Par MATTHIAS DEBUREAUX

Un professeur canadien publie une sensationnelle histoire de la chambre d’adolescent. Avènement d’un sanctuaire. 

C’est une maison dans la maison. Un appartement dans l’appartement. La chambre cachée de la grande pyramide. Tanière bigarrée ou petit royaume sophistiqué, c’était la cavité la plus hermétique du foyer familial. Un historien de l’enfance et la jeunesse vient de violer son secret. Get Out of My Room! de Jason Reid est la première étude historique consacrée à la chambre d’adolescent. Lieu d’expression, rite de passage ou véritable révélateur de la personnalité en construction, son émergence est assez récente, le concept de l’adolescence comme âge de la vie n’ayant vraiment décollé qu’après la seconde guerre mondiale. Auparavant, elle n’était pas considérée comme un cycle distinct entre l’enfance et l’âge adulte. Mais sur ce minuscule territoire que représente cette chambre, vont s’affronter durant des décennies béhavioristes, médecins, experts en développement de l’enfant et psychanalystes. Ce petit espace va cristalliser tous les dangers et toutes les peurs (onanisme, lectures insanes, posters blasphématoires…). Ce combat revigorant pour une chambre particulière oscille entre fresque sociale et histoire de la bêtise. Mais comme le confirme l’auteur, même à l’époque de Snapchat, la chambre d’adolescent n’a rien perdu de son pouvoir d’incantation.

DÉLITS MASTURBATOIRES

Dans l’Amérique du XIXe siècle, chez les pauvres des villes, les enfants et les adolescents partagent le lit de leurs frères et sœurs, parents, ou même étrangers de passage. Tel le témoignage d’un avocat se souvenant d’avoir dormi avec un Irlandais fiévreux. Tandis que le romancier américain Upton Sinclair aura partagé toute son enfance sa chambre de Baltimore avec ses parents.
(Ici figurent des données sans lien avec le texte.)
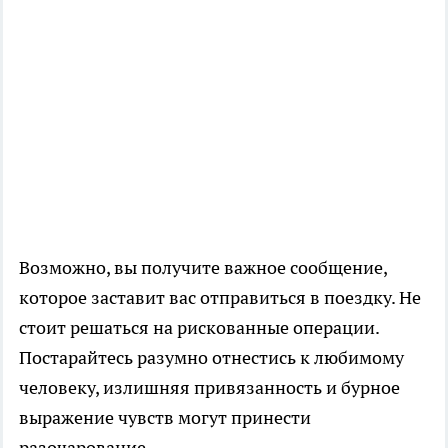
Возможно, вы получите важное сообщение,
которое заставит вас отправиться в поездку. Не
стоит решаться на рискованные операции.
Постарайтесь разумно отнестись к любимому
человеку, излишняя привязанность и бурное
выражение чувств могут принести
разочарование.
C’était alors un moyen efficace pour les parents de surveiller les enfants.

Les spécialistes du développement de l’enfance au début du XXe siècle ont souvent estimé que des chambres particulières, même si elles pouvaient potentiellement minimiser les cas d’inceste, encourageaient en revanche la masturbation masculine, source de pathologie et de dégénérescence. Ces craintes furent l’un des principaux vecteurs de peur empêchant la propagation des chambres séparées. L’ouvrage de Jason Reid cite le cas très particulier d’un adolescent se masturbant à l’aide d’un support érotique surprenant : un buste de la reine Victoria. Dans le cas d’une chambre à part, on recommande alors aux parents de ne pas chauffer, d’y mettre des couvertures très légères et de mêler frères et sœurs comme effet dissuasif. Parmi ces mises en garde, un praticien généraliste de Philadelphie, Louis Starr, emporte la palme avec son ouvrage The Adolescent Period (1915). Il demande aux parents de “veiller non loin de leur chambre en accordant une importance particulière aux mouvements de la main et du corps de leur enfant à l’heure du réveil et du coucher”. Dans les rares cas où l’adolescent aurait réussi à se caresser dans un état inconscient, Louis Starr suggère une mise en observation toute la nuit par une infirmière qualifiée qui “devra prendre les mains de leur enfant sous les couvertures quand elles s’approchent des parties concernées”.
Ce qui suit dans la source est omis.